A synchronous dual data center (SDDC) solution, on the other hand, stretches
the cluster across two data centers. The cluster is split into an active
side and a passive
side, with half of the nodes in each data center. Each side contains a database with the exact same number of nodes, and both databases are using the same data volume. As a result, only one database can be running (active) at a time.
On the storage layer, redundant copies of the data segments are created and maintained on the passive side. This redundancy is a part of every commit in the database, which guarantees that the data is present on both data centers for each successful transaction. Since the synchronization happens as a part of the commit, there is no delay between the commit time and the data being synchronized to the other data center.
This diagram shows a simplified overview of an SDDC setup:
Interconnect network bandwith
Because the communication between the data centers takes place on the storage layer, there is no risk of performance or syncing issues due to latency in the connection between the sites during normal operation. Performance will then only be limited by the network bandwidth between the nodes in the cluster. However, to avoid bottlenecks in the communication between the sites we recommend using either a dedicated network link or reserved bandwidth on a shared network, and to dimension the network bandwidth based on the peak aggregate workload, including all file transfers, backups, and failover traffic.
The connection between the two data centers requires either a dedicated network link or reserved bandwidth on a shared network to avoid bottlenecks. Performance is influenced by network latency, disk I/O, and the shared/limited bandwidth, and can also be impacted by firewalls or encryption.
Network saturation may also make cluster nodes unresponsive, threatening stability. To provide redundancy in case of a network outage, we recommend using an aggregated network.
How to calculate the minimum required bandwidth
Example:
Database commits only:
3 nodes × 4 disks per node × 200 MB/s per disk = 2,400 MB/s
If backups are running simultaneously, assuming each node backs up at 250 MB/s:
3 nodes × 250 MB/s = 750 MB/s additional base load
Total required bandwidth:
2,400 MB/s (commits) + 750 MB/s (backups) = 3,150 MB/s
Convert MB/s to Gbit/s:
3,150 MB/s / 125 MB/s (per Gbit/s) = 25.2 Gbit/s
Result:
For this example, provision at least 25 Gbit/s bandwidth to handle peak database and backup activity without bottlenecks.
Disk throughput is a theoretical maximum. Actual throughput depends on disk type (SSD, NVMe, HDD), IOPS, block size, encryption, controller features, size and frequency of database writes (small or large blocks), and the type of database queries being executed.
The example only takes peak write operations and backups into account. Be sure to include all regular and exceptional loads (application traffic, management tasks, etc.) in final network sizing.
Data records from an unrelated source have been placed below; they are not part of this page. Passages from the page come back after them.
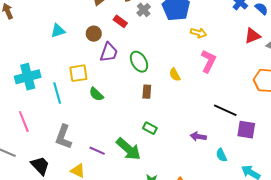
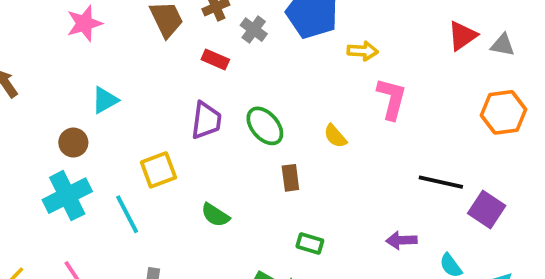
brown circle: (94, 34) -> (73, 143), moved
green semicircle: (96, 94) -> (215, 215), moved
purple square: (246, 130) -> (487, 210), turned 36

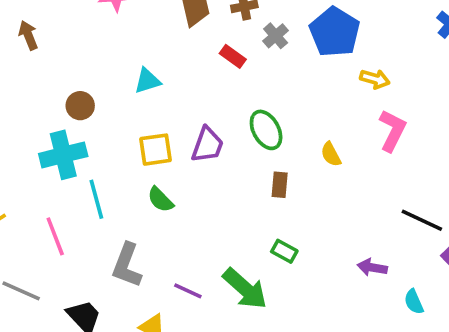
cyan triangle: (105, 100) -> (147, 81), moved
purple trapezoid: (206, 120) -> (207, 145), moved
cyan line: (127, 214) -> (96, 199), moved
green semicircle: (215, 215) -> (160, 200), moved

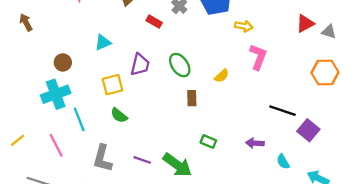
purple trapezoid: (207, 145) -> (140, 65), moved
yellow semicircle: (331, 154) -> (222, 76), turned -98
green rectangle: (284, 251) -> (208, 141), moved
purple line: (188, 291) -> (142, 160), moved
Throughput reference table
The following table shows the approximate transfer times for transferring either 30 GB or 3 GB (numbers are randomly chosen) at maximum available throughput, not accounting for protocol or environmental overhead.
Actual transfer rates will typically be lower due to real-world factors.
|
Bandwidth |
Throughput |
Transfer time for 30 GB data |
Transfer time for 3 GB data |
|---|---|---|---|
|
1 Gbit/s |
125 MB/s |
~245.8 s (4.1 min) |
~24.6 s |
|
10 Gbit/s |
1,250 MB/s |
~24.6 s |
~2.5 s |
|
20 Gbit/s |
2,500 MB/s |
~12.3 s |
~1.2 s |
|
40 Gbit/s |
5,000 MB/s |
~6.1 s |
~0.6 s |
Recommendations
-
Match the bandwidth of the connection with the peak aggregate workload, including all file transfers, backups, and failover traffic (storage recovery).
-
Use higher bandwidth for high-performance clusters with simultaneous database writes and backups.
-
Always analyze actual production workloads and consider real-life testing to validate theoretical sizing.